Size of Publishing Platform
For large publishers that distribute thousands (or more) of e-books via online sales platforms, a higher level of security can be extremely beneficial. Because large sales platforms often offer popular material, including e-books from famous authors, they may prove bigger targets for digital piracy.
High-volume sales mean a higher risk of illicit activity, but the right encryption software can deter copyright violators from attempting to duplicate and share copyrighted materials illegally. For example, e-book giant Amazon uses DRM which only allows readers to view books on Kindles or approved devices with the Kindle app.
Conversely, a self-published author may maintain a small platform on their website for sales. In this case, a limited inventory coupled with relatively low demand means more stringent DRM steps may be unnecessary.
Some authors also argue that applying encryption-level DRM to e-books creates distrust among an author’s readership. For lesser-known authors, using a high level of digital security may drive away consumers who see DRM as an insult to their integrity.
Type of Content
Although DRM solutions work across all digital media, from audiobooks to e-books to academic journals, the kind of content an author creates may dictate what type of DRM is appropriate.
For example, authors of academic research may opt for a watermark rather than encryption, because many researchers may prefer to print their downloaded documents for scientific purposes.
In contrast, creators of e-books may desire encryption to prevent readers from duplicating content digitally. Further, e-book authors may apply DRM encryption to satisfy seller platforms’ requirements, such as the Amazon example above.

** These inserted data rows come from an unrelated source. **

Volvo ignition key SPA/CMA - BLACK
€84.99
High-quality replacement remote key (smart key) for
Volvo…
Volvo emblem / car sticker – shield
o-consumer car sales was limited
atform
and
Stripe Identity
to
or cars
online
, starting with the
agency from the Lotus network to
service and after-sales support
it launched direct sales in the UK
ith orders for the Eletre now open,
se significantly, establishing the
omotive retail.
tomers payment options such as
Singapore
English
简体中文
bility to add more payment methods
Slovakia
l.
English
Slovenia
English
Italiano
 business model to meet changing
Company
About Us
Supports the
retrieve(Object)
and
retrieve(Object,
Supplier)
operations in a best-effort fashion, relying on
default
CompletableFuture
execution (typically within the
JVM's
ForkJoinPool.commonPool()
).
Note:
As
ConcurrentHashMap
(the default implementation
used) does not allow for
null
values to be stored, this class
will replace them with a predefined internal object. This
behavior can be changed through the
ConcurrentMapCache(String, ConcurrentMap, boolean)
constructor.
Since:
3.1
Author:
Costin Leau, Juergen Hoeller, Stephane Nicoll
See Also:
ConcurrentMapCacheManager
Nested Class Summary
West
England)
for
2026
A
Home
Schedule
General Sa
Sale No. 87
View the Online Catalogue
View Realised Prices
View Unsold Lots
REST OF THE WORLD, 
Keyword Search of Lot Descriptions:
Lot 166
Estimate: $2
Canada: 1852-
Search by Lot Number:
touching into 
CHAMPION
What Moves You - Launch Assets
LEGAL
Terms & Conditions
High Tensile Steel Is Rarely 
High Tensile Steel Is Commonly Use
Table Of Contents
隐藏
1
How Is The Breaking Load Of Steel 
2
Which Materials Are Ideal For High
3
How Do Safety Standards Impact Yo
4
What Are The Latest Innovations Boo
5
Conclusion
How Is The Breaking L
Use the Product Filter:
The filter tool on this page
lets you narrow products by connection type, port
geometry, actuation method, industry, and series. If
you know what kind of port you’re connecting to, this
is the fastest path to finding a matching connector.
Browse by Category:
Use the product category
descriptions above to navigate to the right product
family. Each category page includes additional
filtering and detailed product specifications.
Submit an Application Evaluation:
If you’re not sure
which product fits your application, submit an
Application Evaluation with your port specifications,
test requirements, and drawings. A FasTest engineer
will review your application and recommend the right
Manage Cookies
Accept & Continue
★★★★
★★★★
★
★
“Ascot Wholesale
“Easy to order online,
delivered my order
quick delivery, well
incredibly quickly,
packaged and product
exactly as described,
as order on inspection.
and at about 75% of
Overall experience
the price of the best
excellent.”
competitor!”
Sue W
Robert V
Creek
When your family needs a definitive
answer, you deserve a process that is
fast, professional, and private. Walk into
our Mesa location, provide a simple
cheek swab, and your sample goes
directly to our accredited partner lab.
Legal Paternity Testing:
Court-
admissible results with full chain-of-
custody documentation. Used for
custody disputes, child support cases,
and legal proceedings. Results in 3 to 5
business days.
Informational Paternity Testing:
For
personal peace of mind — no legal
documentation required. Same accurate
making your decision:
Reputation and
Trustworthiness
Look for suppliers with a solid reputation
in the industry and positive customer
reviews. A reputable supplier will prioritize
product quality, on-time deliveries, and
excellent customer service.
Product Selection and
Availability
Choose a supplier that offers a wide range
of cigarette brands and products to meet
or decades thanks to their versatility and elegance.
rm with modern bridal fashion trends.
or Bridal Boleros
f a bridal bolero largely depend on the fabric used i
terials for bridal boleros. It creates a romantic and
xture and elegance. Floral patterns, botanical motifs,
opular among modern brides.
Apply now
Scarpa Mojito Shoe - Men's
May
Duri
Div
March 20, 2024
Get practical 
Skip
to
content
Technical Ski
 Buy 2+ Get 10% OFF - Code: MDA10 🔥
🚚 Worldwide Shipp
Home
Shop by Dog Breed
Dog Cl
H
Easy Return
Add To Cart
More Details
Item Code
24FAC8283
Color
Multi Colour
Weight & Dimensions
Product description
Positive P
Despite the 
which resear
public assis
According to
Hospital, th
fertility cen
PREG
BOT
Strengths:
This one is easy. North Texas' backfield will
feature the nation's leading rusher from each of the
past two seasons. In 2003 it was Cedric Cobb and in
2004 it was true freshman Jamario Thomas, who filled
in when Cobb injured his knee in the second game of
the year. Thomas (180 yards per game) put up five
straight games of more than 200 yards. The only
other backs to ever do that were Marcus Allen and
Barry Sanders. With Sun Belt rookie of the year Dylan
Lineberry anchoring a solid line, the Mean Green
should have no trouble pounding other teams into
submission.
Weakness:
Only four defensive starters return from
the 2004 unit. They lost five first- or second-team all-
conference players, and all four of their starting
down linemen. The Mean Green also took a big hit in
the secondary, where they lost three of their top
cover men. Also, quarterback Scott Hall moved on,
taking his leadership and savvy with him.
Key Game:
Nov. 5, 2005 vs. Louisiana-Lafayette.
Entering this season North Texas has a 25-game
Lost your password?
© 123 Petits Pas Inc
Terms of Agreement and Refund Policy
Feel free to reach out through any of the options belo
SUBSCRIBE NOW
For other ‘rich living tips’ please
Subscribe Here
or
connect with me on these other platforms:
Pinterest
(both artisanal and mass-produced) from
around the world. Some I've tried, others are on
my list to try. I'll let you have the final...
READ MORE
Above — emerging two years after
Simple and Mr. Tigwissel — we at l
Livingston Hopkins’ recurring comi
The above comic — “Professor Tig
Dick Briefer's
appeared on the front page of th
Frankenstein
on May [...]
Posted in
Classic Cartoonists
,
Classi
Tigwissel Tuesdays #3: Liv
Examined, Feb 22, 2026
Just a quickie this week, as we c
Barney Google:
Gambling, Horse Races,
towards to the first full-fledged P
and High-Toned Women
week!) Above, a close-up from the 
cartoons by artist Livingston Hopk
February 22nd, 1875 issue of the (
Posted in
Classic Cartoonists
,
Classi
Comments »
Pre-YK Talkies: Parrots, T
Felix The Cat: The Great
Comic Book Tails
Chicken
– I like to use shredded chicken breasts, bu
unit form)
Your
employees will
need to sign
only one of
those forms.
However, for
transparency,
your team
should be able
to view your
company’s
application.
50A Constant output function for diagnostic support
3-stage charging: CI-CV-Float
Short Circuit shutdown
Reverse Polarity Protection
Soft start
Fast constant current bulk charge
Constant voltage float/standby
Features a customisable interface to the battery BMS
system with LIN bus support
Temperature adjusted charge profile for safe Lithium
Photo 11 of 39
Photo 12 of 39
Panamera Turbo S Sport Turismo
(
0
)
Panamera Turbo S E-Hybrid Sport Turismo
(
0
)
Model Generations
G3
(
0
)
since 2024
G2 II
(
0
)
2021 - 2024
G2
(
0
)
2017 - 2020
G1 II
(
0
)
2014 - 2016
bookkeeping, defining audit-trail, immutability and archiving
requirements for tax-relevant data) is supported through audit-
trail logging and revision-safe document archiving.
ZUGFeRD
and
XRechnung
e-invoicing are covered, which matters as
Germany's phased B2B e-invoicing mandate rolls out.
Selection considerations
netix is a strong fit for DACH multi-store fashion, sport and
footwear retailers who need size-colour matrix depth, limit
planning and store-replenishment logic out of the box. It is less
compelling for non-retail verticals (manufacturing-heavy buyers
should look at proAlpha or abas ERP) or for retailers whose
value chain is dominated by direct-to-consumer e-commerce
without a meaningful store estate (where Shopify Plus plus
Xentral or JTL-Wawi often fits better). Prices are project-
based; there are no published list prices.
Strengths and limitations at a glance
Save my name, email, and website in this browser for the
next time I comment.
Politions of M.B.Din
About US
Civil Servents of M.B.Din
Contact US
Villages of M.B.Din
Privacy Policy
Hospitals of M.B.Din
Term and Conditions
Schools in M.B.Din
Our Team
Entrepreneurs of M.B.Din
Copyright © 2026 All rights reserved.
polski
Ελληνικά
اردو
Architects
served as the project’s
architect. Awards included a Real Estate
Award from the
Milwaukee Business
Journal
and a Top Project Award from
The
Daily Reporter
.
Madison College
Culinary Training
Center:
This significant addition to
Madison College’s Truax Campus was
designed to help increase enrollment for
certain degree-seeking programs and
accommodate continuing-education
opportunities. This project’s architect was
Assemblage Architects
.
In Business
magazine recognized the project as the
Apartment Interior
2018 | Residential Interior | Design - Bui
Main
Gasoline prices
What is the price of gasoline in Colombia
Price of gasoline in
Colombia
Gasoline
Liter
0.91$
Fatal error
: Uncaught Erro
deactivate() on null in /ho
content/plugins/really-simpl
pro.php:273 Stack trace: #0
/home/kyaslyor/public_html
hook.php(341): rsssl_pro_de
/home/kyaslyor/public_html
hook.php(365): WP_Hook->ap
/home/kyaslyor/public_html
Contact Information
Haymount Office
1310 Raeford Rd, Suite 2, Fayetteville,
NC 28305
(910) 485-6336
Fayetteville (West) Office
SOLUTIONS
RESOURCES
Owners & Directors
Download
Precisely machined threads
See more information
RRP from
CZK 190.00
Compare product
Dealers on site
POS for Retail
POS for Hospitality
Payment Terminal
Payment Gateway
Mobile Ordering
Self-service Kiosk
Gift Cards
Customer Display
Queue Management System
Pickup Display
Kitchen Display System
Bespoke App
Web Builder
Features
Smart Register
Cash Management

J.K. Rowling, for example, released her “Harry Potter” series DRM-free, but Amazon delivery of the books automatically applies DRM. This frustrated consumers who specifically chose DRM-free versions of the books to read on devices other than Kindle or other approved e-readers.
For famous authors with a worldwide following, such as J.K. Rowling, it is almost a given that piracy will affect the integrity of book sales. However, for authors with a large audience, the fears about losing a percentage of their income may be outweighed by their desire for consumer convenience.
Self-published or indie authors, however, have more at stake. A smaller audience means less opportunity for revenue, meaning that protection is likely essential for a writer’s career security. Therefore, financially accessible means of DRM such as watermarks or password protection may fit the bill.
An investment in DRM solutions is also an investment in an author’s work, but traditionally, high prices have discouraged many authors from seeking anti-piracy protections.
Authors or publishers on a smaller budget should weigh the benefits of each DRM solution with the outgoing cost to determine what is feasible for their unique situation. For some, the limited security offered by password protection may be sufficient. Others may opt for digital watermarking or social DRM because of the freedom it allows consumers to read their purchase on any device. For those authors and publishers seeking the highest level of security for their intellectual property, EditionGuard puts industry-standard DRM protection from Adobe well within reach.